Goal for the new storage engine
Faster updates
Using bincode
made my storage engine save all the values, despite being updated or not, and that made it “slow” I would like the new one to update only the keys that have changes so it would be faster.
Append only fast storage
According to the paper and after doing some experiments, I observed that append-only files would write much faster, so I was looking for a structure that could run as append-only.
In place update
I would need to support in-place updates to have the faster updates.
Hows?
In place update implementation
The in-place update is one of the biggest reasons for this new implementation.

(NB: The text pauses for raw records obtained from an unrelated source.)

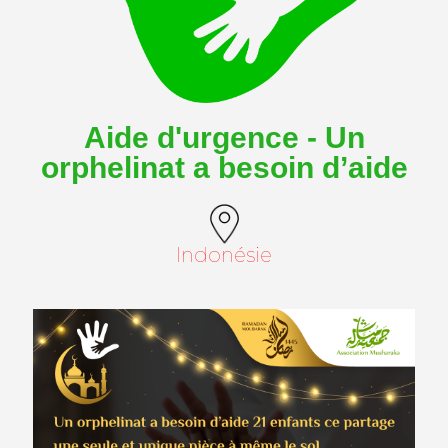
Aide d'urgence - Un
orphelinat a besoin d’aide
Indonésie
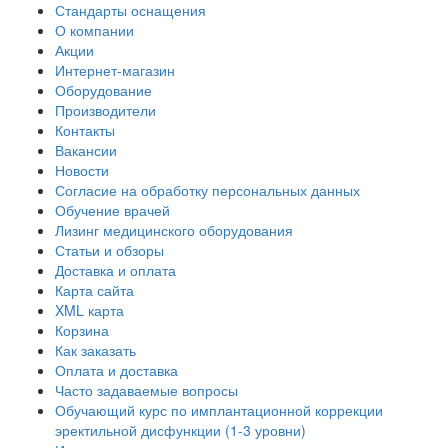
Стандарты оснащения
О компании
Акции
Интернет-магазин
Оборудование
Производители
Контакты
Вакансии
Новости
Согласие на обработку персональных данных
Обучение врачей
Лизинг медицинского оборудования
Статьи и обзоры
Доставка и оплата
Карта сайта
XML карта
Корзина
Как заказать
Оплата и доставка
Часто задаваемые вопросы
Обучающий курс по имплантационной коррекции
эректильной дисфункции (1-3 уровни)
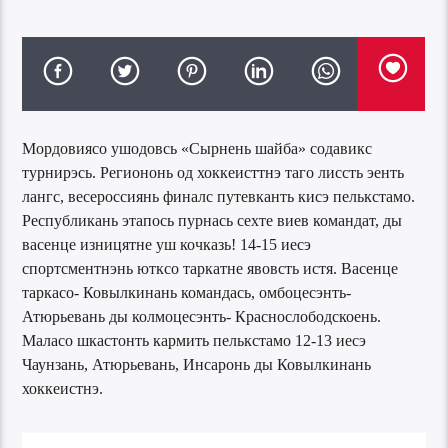
Мордовиясо ушодовсь «Сырнень шайба» содавикс
турнирэсь. Региононь од хоккеисттнэ таго лиссть эенть
лангс, весероссиянь финалс путевканть кисэ пелькстамо.
Республикань этапось пурнась сехте виев командат, ды
васенце изницятне уш кочказь! 14-15 иесэ
спортсментнэнь ютксо таркатне явовсть истя. Васенце
таркасо- Ковылкинань командась, омбоцесэнть-
Атюрьевань ды колмоцесэнть- Краснослободскоень.
Маласо шкастонть кармить пелькстамо 12-13 иесэ
Чаунзань, Атюрьевань, Инсаронь ды Ковылкинань
хоккеистнэ.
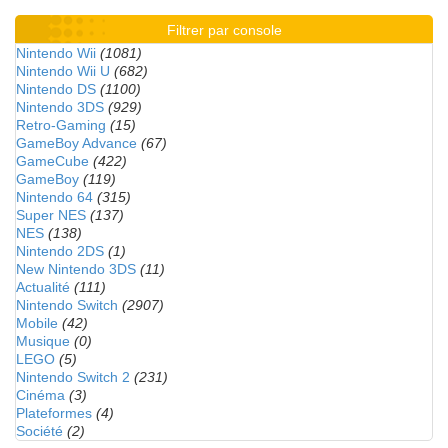
Filtrer par console
Nintendo Wii
(1081)
Nintendo Wii U
(682)
Nintendo DS
(1100)
Nintendo 3DS
(929)
Retro-Gaming
(15)
GameBoy Advance
(67)
GameCube
(422)
GameBoy
(119)
Nintendo 64
(315)
Super NES
(137)
NES
(138)
Nintendo 2DS
(1)
New Nintendo 3DS
(11)
Actualité
(111)
Nintendo Switch
(2907)
Mobile
(42)
Musique
(0)
LEGO
(5)
Nintendo Switch 2
(231)
Cinéma
(3)
Plateformes
(4)
Société
(2)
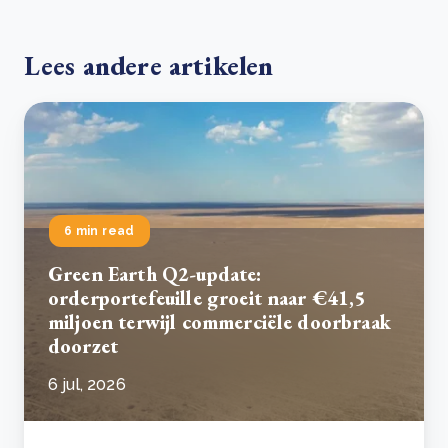
Lees andere artikelen
6 min read
Green Earth Q2-update:
orderportefeuille groeit naar €41,5
miljoen terwijl commerciële doorbraak
doorzet
6 jul, 2026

To store only the updated keys, I needed to change the model in memory, adding a status. In the next block of code, I am showing the changes in the Value struct
. The most important point, for now, is the ValueStatus
. That status is used to hold how the state of the key in memory.
pub struct Value { pub value: String, pub version: i32, pub state: ValueStatus,// New pub value_disk_addr: u64,// New pub key_disk_addr: u64,// New } #[derive(Clone, PartialEq, Copy, Debug)] pub enum ValueStatus { /// Value is ok memory == disk values Ok = 0, /// Value is updated on memory not yet stored in disk Updated = 2, /// Value value needs to be deleted in the disk Deleted = 1, /// Value is new it is not present on disk yet New = 3, }
That model made it possible to us to easily control the flow of information and what needs to be updated or not.
The first major improvement is the ability to filter keys that needs filer that needs to be updated in the disk.
let mut keys_to_update = vec![]; { let data = db.map.read().expect("Error getting the db.map.read"); data.iter() .filter(|&(_k, v)| v.state != ValueStatus::Ok) .for_each(|(k, v)| keys_to_update.push((k.clone(), v.clone()))) }; // Release the locker
As the next block of code shows, we can use append-only in Value files for all cases, in-place update in the keys file in case of Delete or Update, and append if Insert(New).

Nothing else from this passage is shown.